▸ Activity: A verbatim reproduction of the lines below, from the line containing "The image size is (500, 2576)." through the line containing "This screenshot has height=961, width=824.", both ends included, is the whole required output.

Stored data
----
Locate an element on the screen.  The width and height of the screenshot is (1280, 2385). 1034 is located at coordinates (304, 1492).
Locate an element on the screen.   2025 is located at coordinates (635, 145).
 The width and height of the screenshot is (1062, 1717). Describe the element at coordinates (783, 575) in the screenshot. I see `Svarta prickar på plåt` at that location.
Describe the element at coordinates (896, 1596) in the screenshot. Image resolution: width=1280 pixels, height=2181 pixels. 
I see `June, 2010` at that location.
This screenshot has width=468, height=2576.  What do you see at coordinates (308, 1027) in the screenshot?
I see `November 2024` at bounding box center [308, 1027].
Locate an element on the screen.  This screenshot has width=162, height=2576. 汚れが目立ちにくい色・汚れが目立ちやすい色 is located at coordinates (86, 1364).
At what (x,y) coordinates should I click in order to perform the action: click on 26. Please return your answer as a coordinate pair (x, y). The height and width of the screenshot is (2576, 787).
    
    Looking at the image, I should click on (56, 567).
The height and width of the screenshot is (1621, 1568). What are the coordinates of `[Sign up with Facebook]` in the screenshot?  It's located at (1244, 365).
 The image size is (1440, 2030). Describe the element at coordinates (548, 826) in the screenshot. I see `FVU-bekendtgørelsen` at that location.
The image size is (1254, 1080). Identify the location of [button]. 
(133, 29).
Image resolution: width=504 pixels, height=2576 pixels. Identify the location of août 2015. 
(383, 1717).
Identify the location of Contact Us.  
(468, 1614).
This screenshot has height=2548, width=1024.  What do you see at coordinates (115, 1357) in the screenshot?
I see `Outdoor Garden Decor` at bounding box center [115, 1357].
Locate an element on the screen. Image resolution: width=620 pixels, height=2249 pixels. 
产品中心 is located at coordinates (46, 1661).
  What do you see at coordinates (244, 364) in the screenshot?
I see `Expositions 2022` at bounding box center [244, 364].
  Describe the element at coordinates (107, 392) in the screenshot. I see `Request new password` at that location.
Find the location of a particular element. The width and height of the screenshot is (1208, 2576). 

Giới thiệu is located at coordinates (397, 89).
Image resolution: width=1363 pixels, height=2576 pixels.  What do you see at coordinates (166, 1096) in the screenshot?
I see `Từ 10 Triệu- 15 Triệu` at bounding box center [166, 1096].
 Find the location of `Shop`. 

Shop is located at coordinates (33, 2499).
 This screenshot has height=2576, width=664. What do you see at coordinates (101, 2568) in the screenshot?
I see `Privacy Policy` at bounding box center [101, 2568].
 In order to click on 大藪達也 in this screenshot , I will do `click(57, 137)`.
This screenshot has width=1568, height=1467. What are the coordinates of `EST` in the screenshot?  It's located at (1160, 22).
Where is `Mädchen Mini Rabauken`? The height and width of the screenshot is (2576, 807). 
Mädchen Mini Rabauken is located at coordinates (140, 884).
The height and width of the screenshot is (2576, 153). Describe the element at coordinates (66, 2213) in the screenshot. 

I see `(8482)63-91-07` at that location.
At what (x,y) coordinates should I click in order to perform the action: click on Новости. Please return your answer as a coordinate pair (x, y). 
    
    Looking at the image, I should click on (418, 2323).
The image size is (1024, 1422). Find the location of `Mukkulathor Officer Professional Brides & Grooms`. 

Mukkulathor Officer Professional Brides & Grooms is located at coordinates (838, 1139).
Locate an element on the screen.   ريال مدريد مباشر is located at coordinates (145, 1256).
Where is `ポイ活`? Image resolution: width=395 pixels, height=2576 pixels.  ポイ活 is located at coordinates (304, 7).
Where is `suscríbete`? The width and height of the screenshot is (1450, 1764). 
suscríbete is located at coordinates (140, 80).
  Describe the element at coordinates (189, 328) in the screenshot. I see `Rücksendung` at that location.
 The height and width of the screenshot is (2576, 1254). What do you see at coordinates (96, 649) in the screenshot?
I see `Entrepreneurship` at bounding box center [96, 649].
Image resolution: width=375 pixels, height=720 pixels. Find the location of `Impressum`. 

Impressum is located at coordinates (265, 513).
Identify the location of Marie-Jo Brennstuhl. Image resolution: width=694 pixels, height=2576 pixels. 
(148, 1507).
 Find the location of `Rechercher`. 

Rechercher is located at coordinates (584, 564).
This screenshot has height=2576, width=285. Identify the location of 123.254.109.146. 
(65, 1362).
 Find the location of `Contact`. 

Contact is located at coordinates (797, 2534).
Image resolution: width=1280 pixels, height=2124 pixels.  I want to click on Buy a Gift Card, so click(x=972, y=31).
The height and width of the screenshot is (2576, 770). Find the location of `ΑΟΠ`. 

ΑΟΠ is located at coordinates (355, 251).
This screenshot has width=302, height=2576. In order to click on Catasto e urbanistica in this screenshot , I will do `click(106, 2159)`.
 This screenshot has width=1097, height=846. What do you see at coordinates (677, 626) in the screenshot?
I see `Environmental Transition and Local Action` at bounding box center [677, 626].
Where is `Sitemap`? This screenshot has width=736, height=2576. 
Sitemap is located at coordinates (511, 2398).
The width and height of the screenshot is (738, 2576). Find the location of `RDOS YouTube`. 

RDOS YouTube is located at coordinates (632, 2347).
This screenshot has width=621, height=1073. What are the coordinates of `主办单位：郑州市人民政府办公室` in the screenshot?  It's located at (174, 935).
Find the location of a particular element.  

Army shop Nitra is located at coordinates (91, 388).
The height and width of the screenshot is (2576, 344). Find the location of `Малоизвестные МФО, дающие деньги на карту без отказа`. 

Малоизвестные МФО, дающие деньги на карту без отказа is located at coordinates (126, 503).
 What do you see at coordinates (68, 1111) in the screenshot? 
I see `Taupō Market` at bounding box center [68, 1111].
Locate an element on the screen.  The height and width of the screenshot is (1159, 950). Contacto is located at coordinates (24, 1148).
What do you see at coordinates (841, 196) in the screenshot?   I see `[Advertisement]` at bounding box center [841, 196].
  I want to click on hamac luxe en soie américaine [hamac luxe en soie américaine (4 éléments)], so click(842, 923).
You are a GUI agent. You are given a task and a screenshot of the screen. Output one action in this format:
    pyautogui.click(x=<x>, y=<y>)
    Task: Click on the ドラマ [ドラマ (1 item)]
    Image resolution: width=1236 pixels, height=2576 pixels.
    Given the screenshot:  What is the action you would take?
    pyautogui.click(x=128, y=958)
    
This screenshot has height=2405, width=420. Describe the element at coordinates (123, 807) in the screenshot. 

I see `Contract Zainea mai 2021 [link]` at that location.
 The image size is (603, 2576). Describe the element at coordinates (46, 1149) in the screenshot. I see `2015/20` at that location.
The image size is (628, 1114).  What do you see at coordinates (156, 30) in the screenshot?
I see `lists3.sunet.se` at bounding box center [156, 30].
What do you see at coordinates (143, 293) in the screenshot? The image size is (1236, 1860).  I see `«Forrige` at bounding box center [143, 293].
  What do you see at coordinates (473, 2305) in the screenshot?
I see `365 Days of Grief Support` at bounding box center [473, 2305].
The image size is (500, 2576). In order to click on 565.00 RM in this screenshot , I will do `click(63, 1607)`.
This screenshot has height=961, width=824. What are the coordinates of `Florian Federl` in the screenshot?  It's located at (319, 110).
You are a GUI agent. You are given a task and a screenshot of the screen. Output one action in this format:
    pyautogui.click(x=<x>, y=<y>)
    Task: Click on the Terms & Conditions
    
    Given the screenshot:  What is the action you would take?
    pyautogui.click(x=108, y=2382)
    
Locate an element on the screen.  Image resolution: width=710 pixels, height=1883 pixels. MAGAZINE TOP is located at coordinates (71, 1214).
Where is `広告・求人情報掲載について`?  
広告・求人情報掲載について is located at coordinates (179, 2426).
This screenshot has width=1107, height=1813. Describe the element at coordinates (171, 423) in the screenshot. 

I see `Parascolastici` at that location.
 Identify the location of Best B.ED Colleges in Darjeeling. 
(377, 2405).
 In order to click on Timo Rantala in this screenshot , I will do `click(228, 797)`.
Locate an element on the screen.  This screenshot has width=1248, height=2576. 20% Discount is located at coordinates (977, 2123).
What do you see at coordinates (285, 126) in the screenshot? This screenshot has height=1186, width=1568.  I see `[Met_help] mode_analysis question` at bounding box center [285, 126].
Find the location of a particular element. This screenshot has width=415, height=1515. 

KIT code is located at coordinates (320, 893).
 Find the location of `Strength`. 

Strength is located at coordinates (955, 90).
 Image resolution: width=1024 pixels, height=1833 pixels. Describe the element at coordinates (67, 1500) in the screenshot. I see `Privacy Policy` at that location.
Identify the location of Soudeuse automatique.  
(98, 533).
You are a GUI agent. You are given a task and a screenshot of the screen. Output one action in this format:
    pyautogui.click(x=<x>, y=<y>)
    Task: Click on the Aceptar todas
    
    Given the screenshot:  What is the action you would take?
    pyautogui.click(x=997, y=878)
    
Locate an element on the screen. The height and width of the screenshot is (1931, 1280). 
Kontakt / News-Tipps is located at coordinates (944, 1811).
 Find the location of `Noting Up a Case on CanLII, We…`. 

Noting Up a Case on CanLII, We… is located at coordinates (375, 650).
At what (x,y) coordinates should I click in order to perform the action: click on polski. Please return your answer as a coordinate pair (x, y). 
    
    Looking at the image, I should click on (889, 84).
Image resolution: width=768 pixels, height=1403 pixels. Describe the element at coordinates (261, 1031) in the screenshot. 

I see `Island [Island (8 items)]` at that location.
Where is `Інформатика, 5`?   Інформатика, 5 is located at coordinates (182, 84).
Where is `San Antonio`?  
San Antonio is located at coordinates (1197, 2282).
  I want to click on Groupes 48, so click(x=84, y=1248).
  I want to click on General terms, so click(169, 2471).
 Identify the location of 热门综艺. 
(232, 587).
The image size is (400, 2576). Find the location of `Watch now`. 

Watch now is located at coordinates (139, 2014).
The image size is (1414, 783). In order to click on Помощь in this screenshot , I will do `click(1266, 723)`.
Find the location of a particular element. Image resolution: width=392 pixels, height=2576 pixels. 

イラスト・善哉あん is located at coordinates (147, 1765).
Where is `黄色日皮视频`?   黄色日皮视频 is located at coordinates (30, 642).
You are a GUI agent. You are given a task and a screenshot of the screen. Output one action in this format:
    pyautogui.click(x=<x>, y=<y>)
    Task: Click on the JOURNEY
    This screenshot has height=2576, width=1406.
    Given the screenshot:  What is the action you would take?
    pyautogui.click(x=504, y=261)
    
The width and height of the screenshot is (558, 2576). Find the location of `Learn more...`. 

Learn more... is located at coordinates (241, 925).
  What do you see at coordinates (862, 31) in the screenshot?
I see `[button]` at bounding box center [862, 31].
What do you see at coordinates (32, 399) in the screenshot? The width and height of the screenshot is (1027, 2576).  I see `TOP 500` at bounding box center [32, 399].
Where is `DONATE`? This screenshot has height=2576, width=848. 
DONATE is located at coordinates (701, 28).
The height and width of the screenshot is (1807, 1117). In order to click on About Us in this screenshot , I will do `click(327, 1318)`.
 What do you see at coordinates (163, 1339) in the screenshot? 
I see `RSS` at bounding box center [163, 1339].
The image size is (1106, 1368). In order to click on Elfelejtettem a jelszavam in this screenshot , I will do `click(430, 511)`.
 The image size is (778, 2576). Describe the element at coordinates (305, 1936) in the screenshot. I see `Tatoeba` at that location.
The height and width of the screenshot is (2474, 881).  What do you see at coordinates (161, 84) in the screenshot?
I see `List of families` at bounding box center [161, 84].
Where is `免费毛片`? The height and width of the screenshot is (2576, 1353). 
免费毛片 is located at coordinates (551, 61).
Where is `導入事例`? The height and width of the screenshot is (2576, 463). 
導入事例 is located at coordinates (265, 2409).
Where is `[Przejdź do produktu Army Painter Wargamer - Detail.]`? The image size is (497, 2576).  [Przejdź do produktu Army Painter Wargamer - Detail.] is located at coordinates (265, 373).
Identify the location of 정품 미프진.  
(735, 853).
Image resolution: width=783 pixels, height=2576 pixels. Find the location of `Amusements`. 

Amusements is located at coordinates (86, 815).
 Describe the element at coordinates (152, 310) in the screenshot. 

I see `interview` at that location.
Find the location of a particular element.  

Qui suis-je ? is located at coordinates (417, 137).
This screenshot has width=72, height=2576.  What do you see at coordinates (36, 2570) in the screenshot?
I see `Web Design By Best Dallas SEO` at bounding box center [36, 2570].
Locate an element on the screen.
----
▸ Answer to the problem:
The image size is (500, 2576). In order to click on 565.00 RM in this screenshot , I will do `click(63, 1607)`.
This screenshot has height=961, width=824. What are the coordinates of `Florian Federl` in the screenshot?  It's located at (319, 110).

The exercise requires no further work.